In the Fortieth Congress Mr. Conness has distinguished himself by the earnestness and ability with which he advocated measures designed to protect American citizens abroad. He successfully urged the passage of an “ Eight-Hour Law.” When this bill was pending in the Senate, he made a speech in which occurs the following passage:

“When I saw the column of Burnside, thirty thousand or forty thousand strong, marching through this city to the sanguinary fields between the Wilderness and Richmond and Cold Harbor, inclusive, and stood where I could see the eye of every man in the column, I saw scarcely any but those who had the marks of toil and stalwart labor, black and white; and if I never before that time reverenced the men who labor, I should do it beginning at that period of my life; but it was not necessary for me to begin then.
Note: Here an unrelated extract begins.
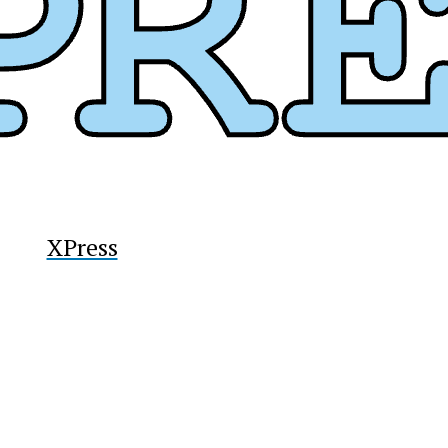
XPress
“Now, Mr. President, there is considerable agitation in this country upon this question of whether a day's labor shall be constituted of eight or ten hours, and I have no doubt there are those who think if this bill be passed, and the example be set by the Government, the eight-hour rule will follow in other industries conducted in the country. Well, sir, I hope it will. A personal experience enables me to say that I could, myself, perform more labor in eight hours than in ten, taking any given week for the average; and then it gave more hours for study. Many and many a morning, at two o'clock, when I labored ten and eleven hours a day in my youth, found me yet endeavoring to enable myself to take my rank among my fellows in society; and I desire, by my vote and voice, if that can influence any one, to give an equal opportunity to the youths of the land connected with labor and toil. Let no man forget, because his task is made easy in this world, the thousands, the tens of thousands, and the hundreds of thousands who labor and toil for an ill-requited compensation, for a small compensation scarcely sufficient to furnish bread, much less to enable them to educate their children and bring them up fit to be citizens of this Republic. Make their path as easy as you can, by limiting their hours of labor. Give them time to think.”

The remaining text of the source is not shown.